石井国交相、人手不足の見方に反論/公共事業執行に「支障ない」 画像 石井国交相、人手不足の見方に反論/公共事業執行に「支障ない」

人材

 石井啓一国土交通相は19日の閣議後の記者会見で、公共事業の執行について、「建設業をめぐる現在の状況を見ても、特段の支障は見当たらない」との認識を示した。建設業界の人手について、東日本大震災(11年3月)の発生間もない頃のひっ迫した状況とは異なり、「震災前と同様に安定している」と述べた。
 18日に発表された1~3月の国内総生産(GDP)で公共投資を示す公的固定資本形成が0・1%減(実質、季節調整値)と3四半期連続でマイナスとなったことから、人手不足で補正予算の執行に支障があるとの見方が一部に出ていた。
 石井国交相は、16年度第2次補正予算の公共事業について「件数ベースで約96%が契約済み」と説明。同省の調査や前払金保証統計でも公共工事の受注量は増加しているとした。

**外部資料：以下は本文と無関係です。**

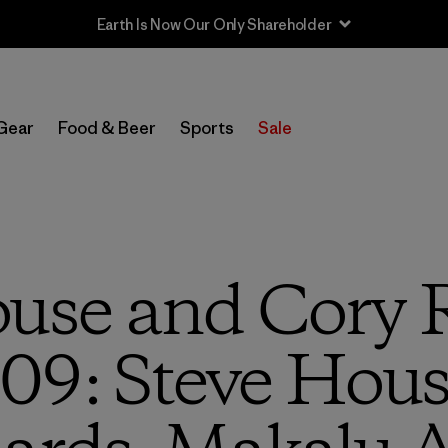
Sale — Up to 40% Off Past-Season Clothing & Gear
Gear
Food & Beer
Sports
Sale
use and Cory 
09: Steve Hous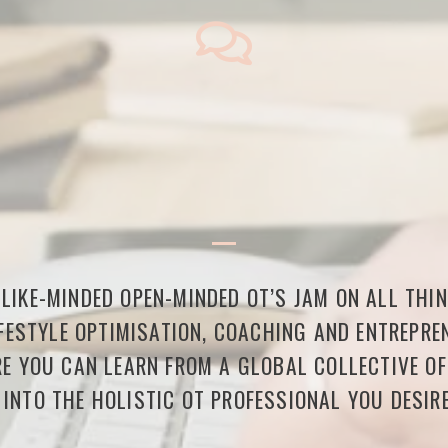
LIKE-MINDED OPEN-MINDED OT’S JAM ON ALL THI
FESTYLE OPTIMISATION, COACHING AND ENTREPREN
E YOU CAN LEARN FROM A GLOBAL COLLECTIVE O
 INTO THE HOLISTIC OT PROFESSIONAL YOU DESIRE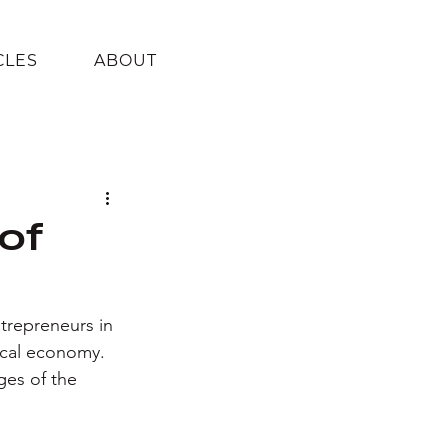
CLES
ABOUT
 of
ntrepreneurs in 
ocal economy. 
ges of the 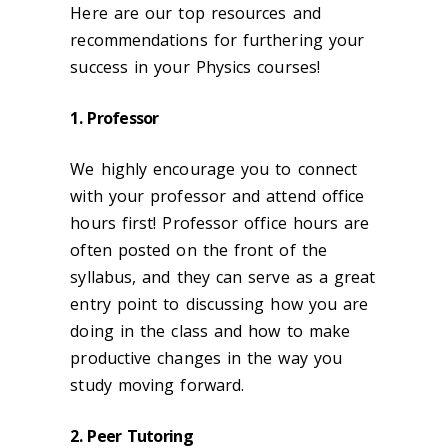
Here are our top resources and
recommendations for furthering your
success in your Physics courses!
1. Professor
We highly encourage you to connect
with your professor and attend office
hours first! Professor office hours are
often posted on the front of the
syllabus, and they can serve as a great
entry point to discussing how you are
doing in the class and how to make
productive changes in the way you
study moving forward.
2. Peer Tutoring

 国交省の労働需給調査で代表6職種の技能労働者の不足率を各年度のピークで見ると、13年度が3・9%、14年度が2・6%、15年度が2・3%、16年度が1・5%と需給は年々緩和。設計労務単価の上昇もあって労働力は確保されている状況だ。
 入札不調も、13年度に発生率が高まったが、円滑な施工確保対策の効果もあり、今は震災前と同水準で推移し、落ち着いている。